* Prompt
Print, word for word, the line containing "сербский активист и" and all lines beneath it to the end of the entries below. Pictures do not belong in the copy.

* Data to use
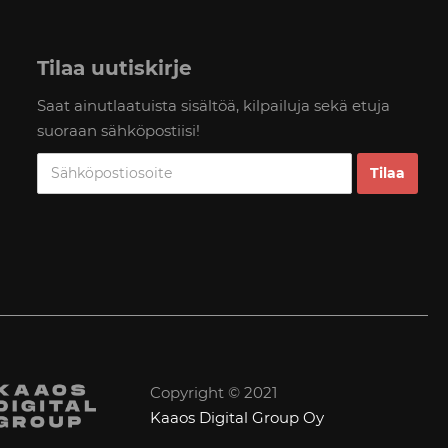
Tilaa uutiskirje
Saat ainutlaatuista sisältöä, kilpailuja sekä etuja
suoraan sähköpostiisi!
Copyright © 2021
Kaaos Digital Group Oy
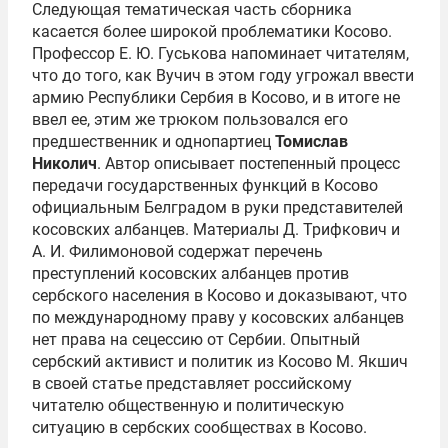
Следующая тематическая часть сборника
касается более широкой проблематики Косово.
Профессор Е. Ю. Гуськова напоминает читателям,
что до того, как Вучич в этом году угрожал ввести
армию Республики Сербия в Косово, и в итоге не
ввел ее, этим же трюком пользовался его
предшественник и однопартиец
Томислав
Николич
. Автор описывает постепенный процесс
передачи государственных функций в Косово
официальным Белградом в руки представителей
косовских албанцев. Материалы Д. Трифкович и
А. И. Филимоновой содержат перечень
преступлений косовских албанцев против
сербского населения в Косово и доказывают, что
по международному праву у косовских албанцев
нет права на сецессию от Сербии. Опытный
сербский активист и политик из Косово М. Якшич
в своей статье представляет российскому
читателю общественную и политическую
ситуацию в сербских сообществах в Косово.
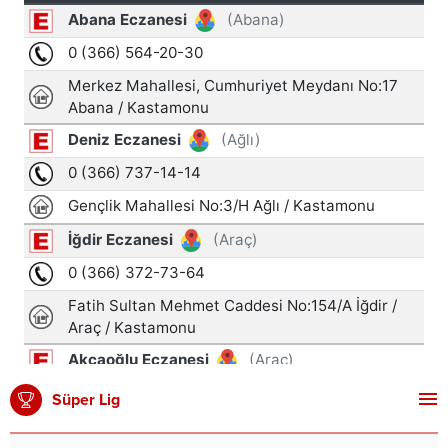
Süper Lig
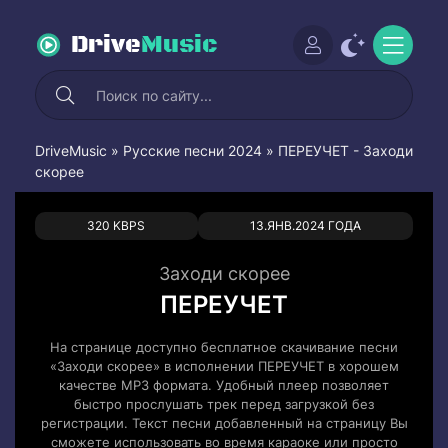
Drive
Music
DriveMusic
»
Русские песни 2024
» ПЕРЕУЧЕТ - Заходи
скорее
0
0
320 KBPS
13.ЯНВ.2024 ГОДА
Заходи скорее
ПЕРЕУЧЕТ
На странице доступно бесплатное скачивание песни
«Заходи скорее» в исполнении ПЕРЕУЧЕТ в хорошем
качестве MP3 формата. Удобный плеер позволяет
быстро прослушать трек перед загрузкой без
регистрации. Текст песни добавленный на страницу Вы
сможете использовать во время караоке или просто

* Answer to this task
сербский активист и политик из Косово М. Якшич
в своей статье представляет российскому
читателю общественную и политическую
ситуацию в сербских сообществах в Косово.
Süper Lig
Drive
Music
DriveMusic
»
Русские песни 2024
» ПЕРЕУЧЕТ - Заходи
скорее
0
0
320 KBPS
13.ЯНВ.2024 ГОДА
Заходи скорее
ПЕРЕУЧЕТ
На странице доступно бесплатное скачивание песни
«Заходи скорее» в исполнении ПЕРЕУЧЕТ в хорошем
качестве MP3 формата. Удобный плеер позволяет
быстро прослушать трек перед загрузкой без
регистрации. Текст песни добавленный на страницу Вы
сможете использовать во время караоке или просто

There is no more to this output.